Hill Business Association
Do your homework: This letter is in response to the "So Over the Hill" article written by Melissa Martin in the May 1 edition of your paper. We Italian restaurateurs do not appreciate being told we are "predictable" and that we are a "familiar garlic-bread-and-red-sauce joint." Obviously Ms. Martin has not sampled the cuisine at the other restaurants on the Hill; otherwise she would not have automatically compared us to the Olive Garden. Secondly, Ms. Martin states that "most Hill menus seem as permanently etched as tombstones." Again, had Ms. Martin properly researched the other restaurants in the neighborhood, she would have found that menus do change periodically, but the main reason most items stay on a menu is due to familiarity. Our customers have specific items they order that have become our signature, so they expect these entrées to be on the menu when they arrive -- every time. Finally Ms. Martin states, "We worry that he'll menu these Italian-American warhorses for fear of losing the après-bocce-ball business." Again, a little research into the marketing of the region from the St. Louis Convention and Visitors Bureau would have shown Ms. Martin that the bulk of our business comes from tourism and from people not of the Hill. From all of the management and employees at Zia's, we would like to wish Bella Città Mediterranean the best of luck and a warm welcome to the neighborhood. Unfortunately, the only way Ms. Martin could think to give him a good review was to give the rest of the fine establishments on the Hill a bad one.
Zia's "On the Hill"
They kill for the thrill: Jeannette Batz did a fair and admirable job examining the gun issue ["Firepower," May 1]. Guns are "fascinating little machines," and their fetishistic allure cannot be denied. Certainly our society accepts more bizarre and eccentric hobbies without judging the aficionados. However when they imbue an inanimate object with a charisma that borders on obsession, those collectors should not be exempt from the ridicule that fans of Star Trek or comics endure. Unfortunately, telling a gun activist to "get a life" has troubling connotations. The only part of Batz's article in which I felt the devotee's view was unsupportable was the section on the hunter's paradise Upland Wings. Of course, that is more of a personal bias on my part than any defect in her writing. The rationalization for killing wild animals (although disoriented pheasants barely qualify as "wild") seemed to fairly drip from the newsprint.
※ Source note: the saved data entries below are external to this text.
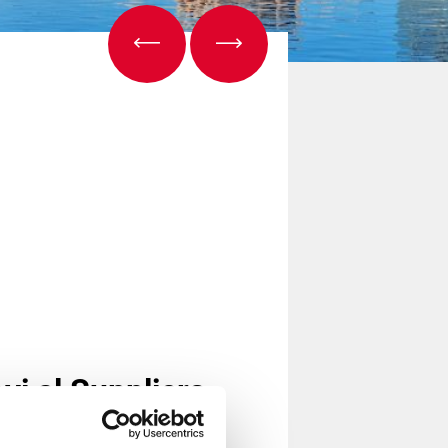
ovi al Suppliers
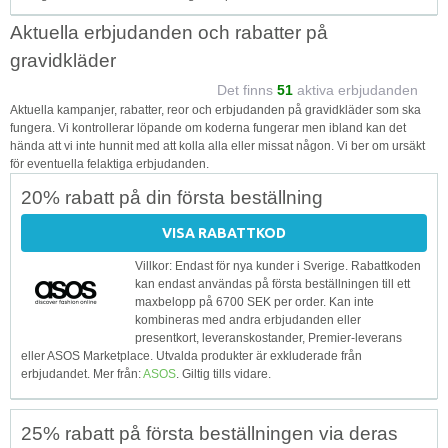
Aktuella erbjudanden och rabatter på
gravidkläder
Det finns
51
aktiva erbjudanden
Aktuella kampanjer, rabatter, reor och erbjudanden på gravidkläder som ska
fungera. Vi kontrollerar löpande om koderna fungerar men ibland kan det
hända att vi inte hunnit med att kolla alla eller missat någon. Vi ber om ursäkt
för eventuella felaktiga erbjudanden.
20% rabatt på din första beställning
VISA RABATTKOD
Villkor: Endast för nya kunder i Sverige. Rabattkoden
kan endast användas på första beställningen till ett
maxbelopp på 6700 SEK per order. Kan inte
kombineras med andra erbjudanden eller
presentkort, leveranskostander, Premier-leverans
eller ASOS Marketplace. Utvalda produkter är exkluderade från
erbjudandet. Mer från:
ASOS
. Giltig tills vidare.
25% rabatt på första beställningen via deras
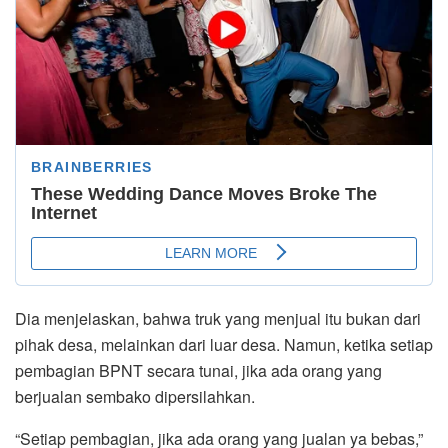
Dia menjelaskan, bahwa truk yang menjual itu bukan dari
pihak desa, melainkan dari luar desa. Namun, ketika setiap
pembagian BPNT secara tunai, jika ada orang yang
berjualan sembako dipersilahkan.
“Setiap pembagian, jika ada orang yang jualan ya bebas,”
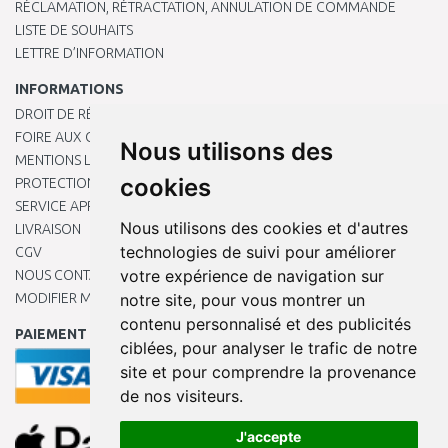
RÉCLAMATION, RÉTRACTATION, ANNULATION DE COMMANDE
LISTE DE SOUHAITS
LETTRE D’INFORMATION
INFORMATIONS
DROIT DE RÉTRACTATION
FOIRE AUX QUESTIONS
Nous utilisons des
MENTIONS LÉGALES
cookies
PROTECTION DES DONNÉES PERSONNELLES
SERVICE APRÈS-VENTE
Nous utilisons des cookies et d'autres
LIVRAISON
technologies de suivi pour améliorer
CGV
votre expérience de navigation sur
NOUS CONTACTER
notre site, pour vous montrer un
MODIFIER MES PRÉFÉRENCES DE COOKIES
contenu personnalisé et des publicités
PAIEMENT EN LIGNE
ciblées, pour analyser le trafic de notre
site et pour comprendre la provenance
de nos visiteurs.
J'accepte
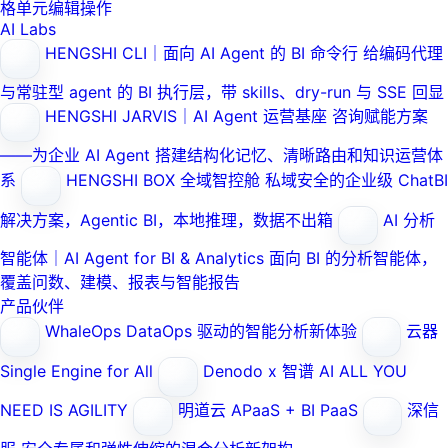
格单元编辑操作
AI Labs
HENGSHI CLI｜面向 AI Agent 的 BI 命令行
给编码代理
与常驻型 agent 的 BI 执行层，带 skills、dry-run 与 SSE 回显
HENGSHI JARVIS｜AI Agent 运营基座
咨询赋能方案
——为企业 AI Agent 搭建结构化记忆、清晰路由和知识运营体
系
HENGSHI BOX 全域智控舱
私域安全的企业级 ChatBI
解决方案，Agentic BI，本地推理，数据不出箱
AI 分析
智能体｜AI Agent for BI & Analytics
面向 BI 的分析智能体，
覆盖问数、建模、报表与智能报告
产品伙伴
WhaleOps
DataOps 驱动的智能分析新体验
云器
Single Engine for All
Denodo x 智谱 AI
ALL YOU
NEED IS AGILITY
明道云
APaaS + BI PaaS
深信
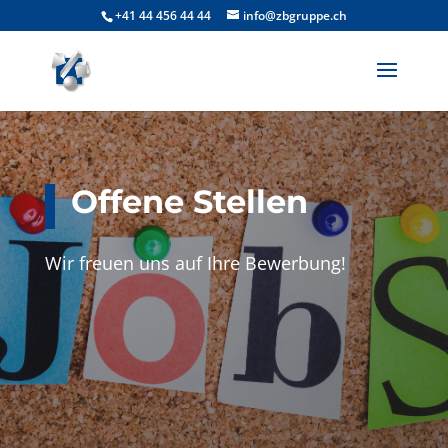
+41 44 456 44 44
info@zbgruppe.ch
Offene Stellen
Wir freuen uns auf Ihre Bewerbung!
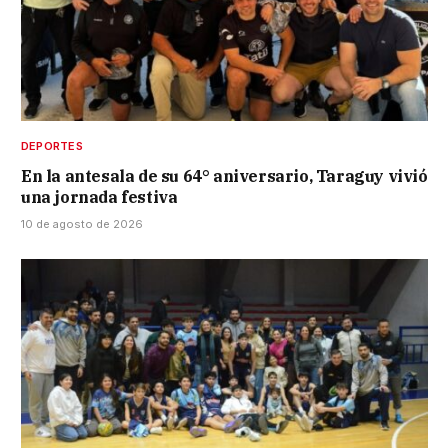
DEPORTES
En la antesala de su 64° aniversario, Taraguy vivió
una jornada festiva
10 de agosto de 2026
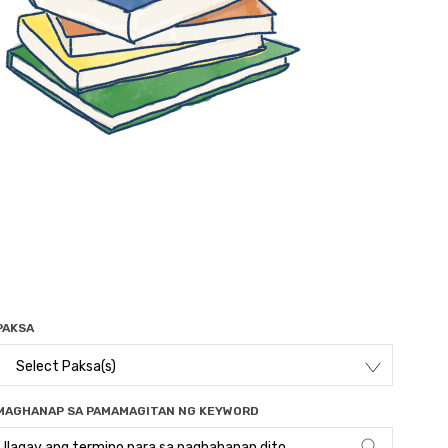
PAKSA
Select Paksa(s)
MAGHANAP SA PAMAMAGITAN NG KEYWORD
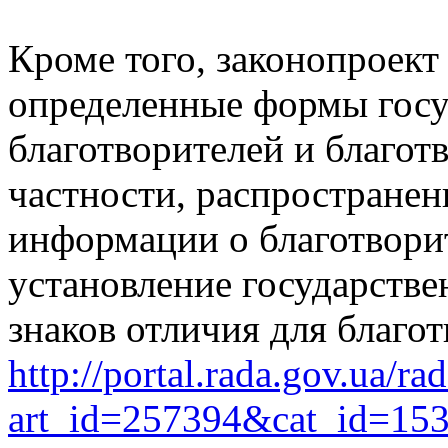
Кроме того, законопроект
определенные формы гос
благотворителей и благот
частности, распространен
информации о благотворит
установление государстве
знаков отличия для благот
http://portal.rada.gov.ua/ra
art_id=257394&cat_id=15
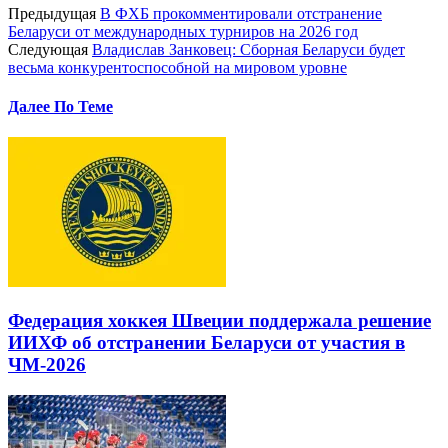
Предыдущая
В ФХБ прокомментировали отстранение
Беларуси от международных турниров на 2026 год
Следующая
Владислав Занковец: Сборная Беларуси будет
весьма конкурентоспособной на мировом уровне
Далее По Теме
Федерация хоккея Швеции поддержала решение
ИИХФ об отстранении Беларуси от участия в
ЧМ-2026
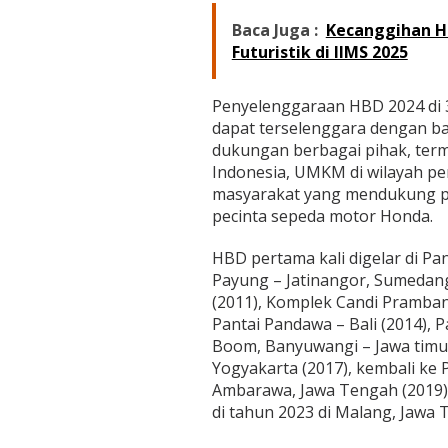
Baca Juga :
Kecanggihan Ho
Futuristik di IIMS 2025
Penyelenggaraan HBD 2024 di 3
dapat terselenggara dengan ba
dukungan berbagai pihak, ter
Indonesia, UMKM di wilayah pe
masyarakat yang mendukung pe
pecinta sepeda motor Honda.
HBD pertama kali digelar di Pan
Payung – Jatinangor, Sumedang
(2011), Komplek Candi Pramban
Pantai Pandawa – Bali (2014), P
Boom, Banyuwangi – Jawa timur
Yogyakarta (2017), kembali ke 
Ambarawa, Jawa Tengah (2019)
di tahun 2023 di Malang, Jawa T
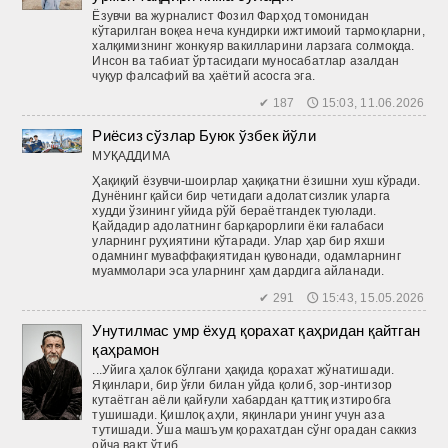
Ёзувчи ва журналист Фозил Фарҳод томонидан
кўтарилган воқеа неча кундирки ижтимоий тармоқларни,
халқимизнинг жонкуяр вакилларини ларзага солмоқда.
Инсон ва табиат ўртасидаги муносабатлар азалдан
чуқур фалсафий ва ҳаётий асосга эга.
✔ 187 🕔 15:03, 11.06.2026
Риёсиз сўзлар Буюк ўзбек йўли
МУҚАДДИМА
Ҳақиқий ёзувчи-шоирлар ҳақиқатни ёзишни хуш кўради.
Дунё­нинг ­қайси бир четидаги адолатсизлик уларга
худди ўзининг уйида рўй бераётгандек туюлади.
Қайдадир адолатнинг барқарорлиги ёки ғалабаси
уларнинг руҳиятини кўтаради. Улар ҳар бир яхши
одамнинг муваффақиятидан қувонади, одамларнинг
муаммолари эса уларнинг ҳам дардига айланади.
✔ 291 🕔 15:43, 15.05.2026
Унутилмас умр ёхуд қорахат қаҳридан қайтган
қаҳрамон
...Уйига ҳалок бўлгани ҳақида қорахат жўнатишади.
Яқинлари, бир ўғли билан уйда қолиб, зор-интизор
кутаётган аёли қайғули хабардан қаттиқ изтиробга
тушишади. Қишлоқ аҳли, яқинлари унинг учун аза
тутишади. Ўша машъум қорахатдан сўнг орадан саккиз
ойча вақт ўтиб...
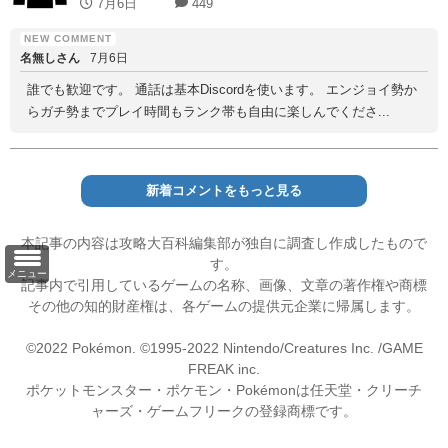
7月6日
449
名無しさん
7月6日
誰でも歓迎です。 通話は基本Discordを使います。 エンジョイ勢か
らガチ勢までプレイ時間もランク帯も自由に楽しんでくださ...
新着コメントをもっと見る
本記事の内容は攻略大百科編集部が独自に調査し作成したもので
す。
メニュー
記事内で引用しているゲームの名称、画像、文章の著作権や商標
その他の知的財産権は、各ゲームの提供元企業に帰属します。
©2022 Pokémon. ©1995-2022 Nintendo/Creatures Inc. /GAME
FREAK inc.
ポケットモンスター・ポケモン・Pokémonは任天堂・クリーチ
ャーズ・ゲームフリークの登録商標です。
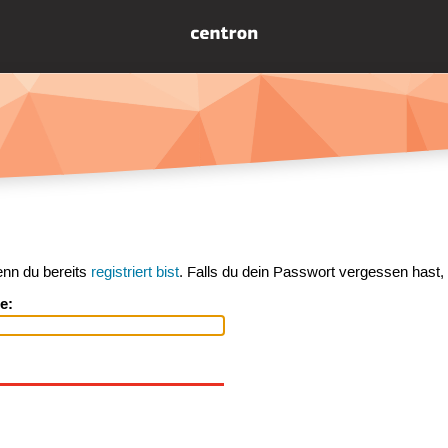
enn du bereits
registriert bist
. Falls du dein Passwort vergessen hast,
e:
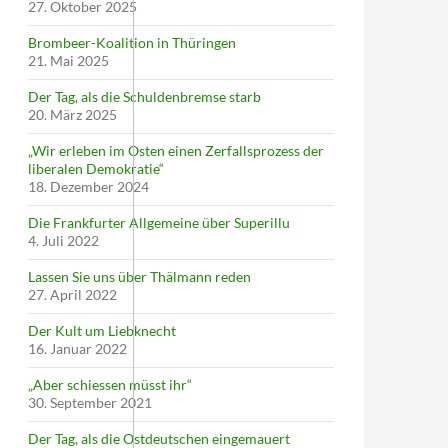
27. Oktober 2025
Brombeer-Koalition in Thüringen
21. Mai 2025
Der Tag, als die Schuldenbremse starb
20. März 2025
„Wir erleben im Osten einen Zerfallsprozess der
liberalen Demokratie“
18. Dezember 2024
Die Frankfurter Allgemeine über Superillu
4. Juli 2022
Lassen Sie uns über Thälmann reden
27. April 2022
Der Kult um Liebknecht
16. Januar 2022
„Aber schiessen müsst ihr“
30. September 2021
Der Tag, als die Ostdeutschen eingemauert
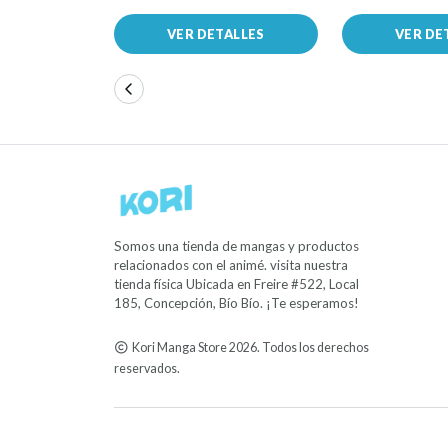
VER DETALLES
VER DE
Somos una tienda de mangas y productos
relacionados con el animé. visita nuestra
tienda física Ubicada en Freire #522, Local
185, Concepción, Bío Bío. ¡Te esperamos!
Kori Manga Store 2026. Todos los derechos
reservados.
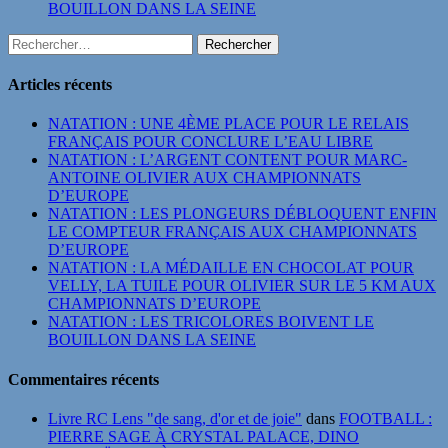
BOUILLON DANS LA SEINE
Rechercher :
Articles récents
NATATION : UNE 4ÈME PLACE POUR LE RELAIS
FRANÇAIS POUR CONCLURE L’EAU LIBRE
NATATION : L’ARGENT CONTENT POUR MARC-
ANTOINE OLIVIER AUX CHAMPIONNATS
D’EUROPE
NATATION : LES PLONGEURS DÉBLOQUENT ENFIN
LE COMPTEUR FRANÇAIS AUX CHAMPIONNATS
D’EUROPE
NATATION : LA MÉDAILLE EN CHOCOLAT POUR
VELLY, LA TUILE POUR OLIVIER SUR LE 5 KM AUX
CHAMPIONNATS D’EUROPE
NATATION : LES TRICOLORES BOIVENT LE
BOUILLON DANS LA SEINE
Commentaires récents
Livre RC Lens "de sang, d'or et de joie"
dans
FOOTBALL :
PIERRE SAGE À CRYSTAL PALACE, DINO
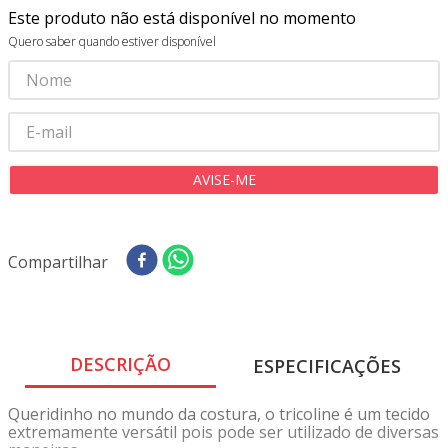
8
º
tricoline digital
Este produto não está disponível no momento
Quero saber quando estiver disponível
9
º
tecido oxford
10
º
toalha mesa
Compartilhar
DESCRIÇÃO
ESPECIFICAÇÕES
Queridinho no mundo da costura, o tricoline é um tecido
extremamente versátil pois pode ser utilizado de diversas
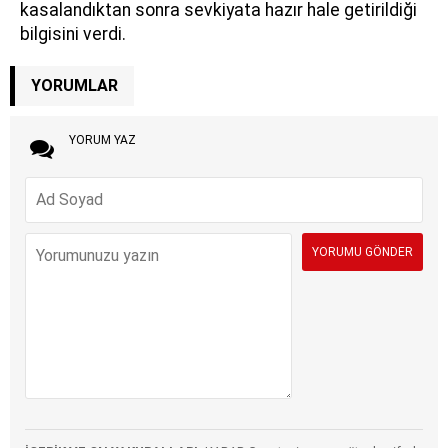
kasalandıktan sonra sevkiyata hazır hale getirildiği
bilgisini verdi.
YORUMLAR
YORUM YAZ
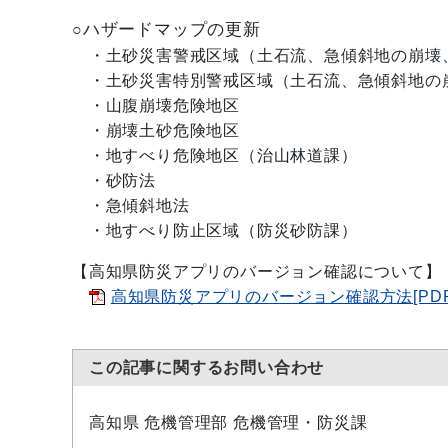
ハザードマップの更新
○
・土砂災害警戒区域（土石流、急傾斜地の崩壊
・土砂災害特別警戒区域（土石流、急傾斜地の
・山腹崩壊危険地区
・崩壊土砂危険地区
・地すべり危険地区（治山林道課）
・砂防法
・急傾斜地法
・地すべり防止区域（防災砂防課）
【高知県防災アプリのバージョン確認について】
高知県防災アプリのバージョン確認方法[PDF：
この記事に関するお問い合わせ
高知県 危機管理部 危機管理・防災課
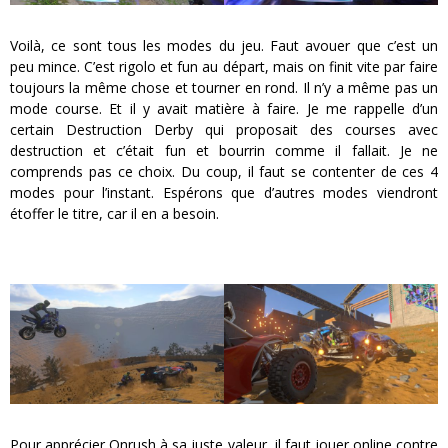
Voilà, ce sont tous les modes du jeu. Faut avouer que c’est un
peu mince. C’est rigolo et fun au départ, mais on finit vite par faire
toujours la même chose et tourner en rond. Il n’y a même pas un
mode course. Et il y avait matière à faire. Je me rappelle d’un
certain Destruction Derby qui proposait des courses avec
destruction et c’était fun et bourrin comme il fallait. Je ne
comprends pas ce choix. Du coup, il faut se contenter de ces 4
modes pour l’instant. Espérons que d’autres modes viendront
étoffer le titre, car il en a besoin.
Pour apprécier Onrush à sa juste valeur, il faut jouer online contre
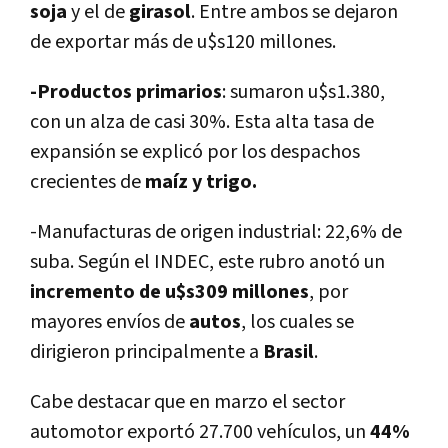
soja
y el de
girasol
. Entre ambos se dejaron
de exportar más de u$s120 millones.
-Productos primarios
: sumaron u$s1.380,
con un alza de casi 30%. Esta alta tasa de
expansión se explicó por los despachos
crecientes de
maí­z y trigo.
-Manufacturas de origen industrial: 22,6% de
suba. Según el INDEC, este rubro anotó un
incremento de u$s309 millones
, por
mayores enví­os de
autos
, los cuales se
dirigieron principalmente a
Brasil
.
Cabe destacar que en marzo el sector
automotor exportó 27.700 vehí­culos, un
44%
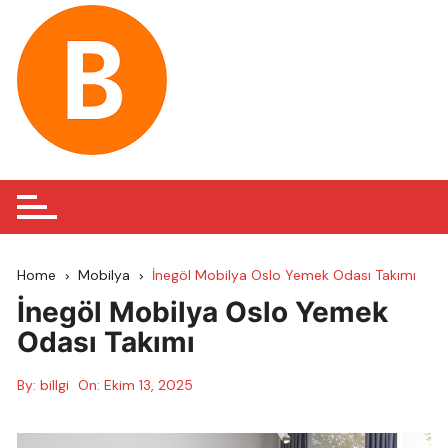
Skip
to
content
Home
Mobilya
İnegöl Mobilya Oslo Yemek Odası Takımı
İnegöl Mobilya Oslo Yemek
Odası Takımı
By:
billgi
On:
Ekim 13, 2025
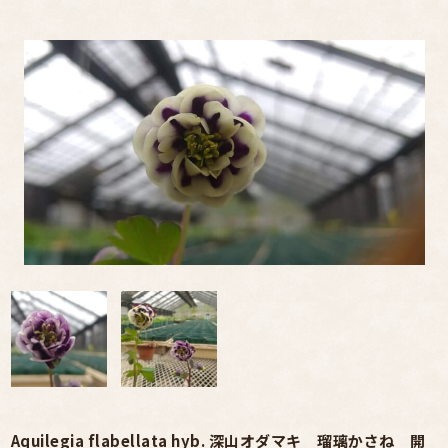
Aquilegia flabellata hyb. 深山オダマキ 瑠璃かさね 開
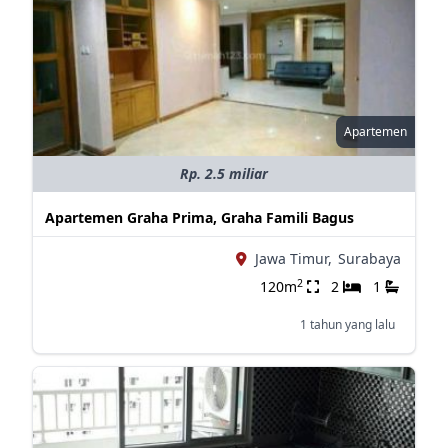
Apartemen
Rp. 2.5 miliar
Apartemen Graha Prima, Graha Famili Bagus
Jawa Timur,
Surabaya
2
120m
2
1
1 tahun yang lalu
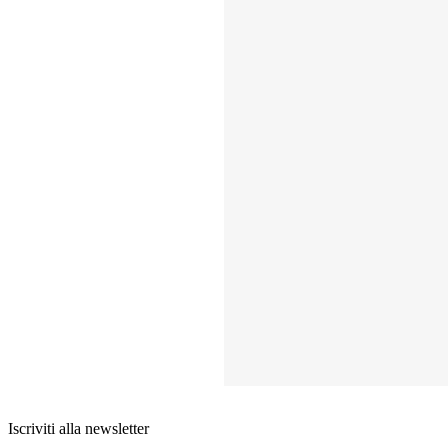
Iscriviti alla newsletter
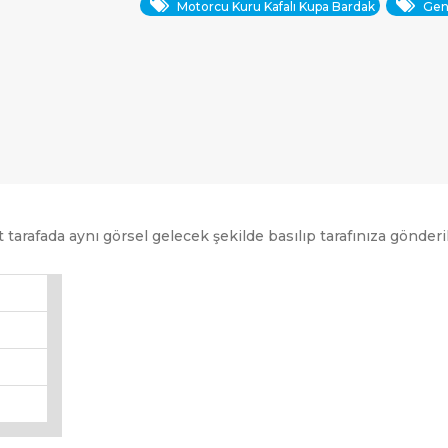
Motorcu Kuru Kafalı Kupa Bardak
Genç
tarafada aynı görsel gelecek şekilde basılıp tarafınıza gönderil
ARAMAK İÇIN ENTER'E BASIN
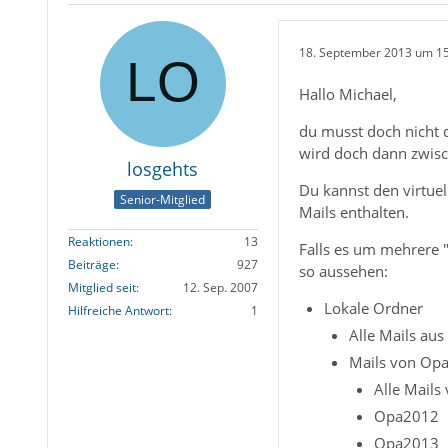
18. September 2013 um 1
Hallo Michael,
du musst doch nicht d
wird doch dann zwisc
losgehts
Du kannst den virtuel
Senior-Mitglied
Mails enthalten.
Reaktionen
13
Falls es um mehrere 
Beiträge
927
so aussehen:
Mitglied seit
12. Sep. 2007
Lokale Ordner
Hilfreiche Antwort
1
Alle Mails aus
Mails von Op
Alle Mails
Opa2012
Opa2013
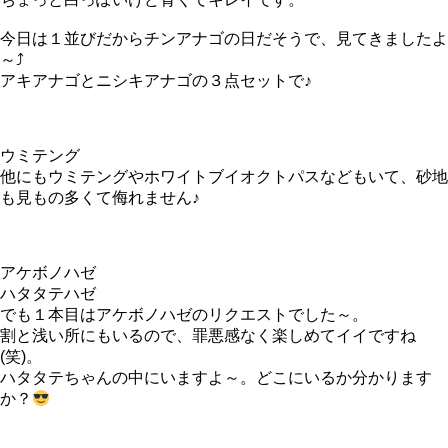
今日は１並びだからチンアナゴの日だそうで、見てきましたよ
～⤴
アキアナゴとニシキアナゴの３点セットで♪
ウミテング
他にもウミテングやホワイトブイオクトパスなどもいて、砂地
も見もの多くて侮れません♪
アケボノハゼ
ハタタテハゼ
でも１本目はアケボノハゼのリクエストでした～。
割と浅い所にもいるので、罪悪感なく楽しめてイイですね
(笑)。
ハタタテちゃんの中にいますよ～。どこにいるか分かります
か？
Comments like "Ain't nothin' like a steaming gut pile" and "Hunting's about getting close to nature" seemed designed to elicit an argument. Well, I'll take that bait. What is different from the gun collectors, the Olympic marksman, the self-defense class at the Bull's Eye or even Li'l Speedy, who considers having a gun to be a rite of passage, is that at Upland Wings something has to die. I eat meat, and I do not suffer from "evolutionary guilt," but I do believe that the attempt to classify hunting as "an honest interaction with the environment" is a pathetic rationalization for needing to feel powerful when day-to-day life is less than satisfying. The fact is, hunters kill for pleasure. It may not be wrong, but it's not admirable, and no amount of back-to-nature rhetoric could convince me otherwise.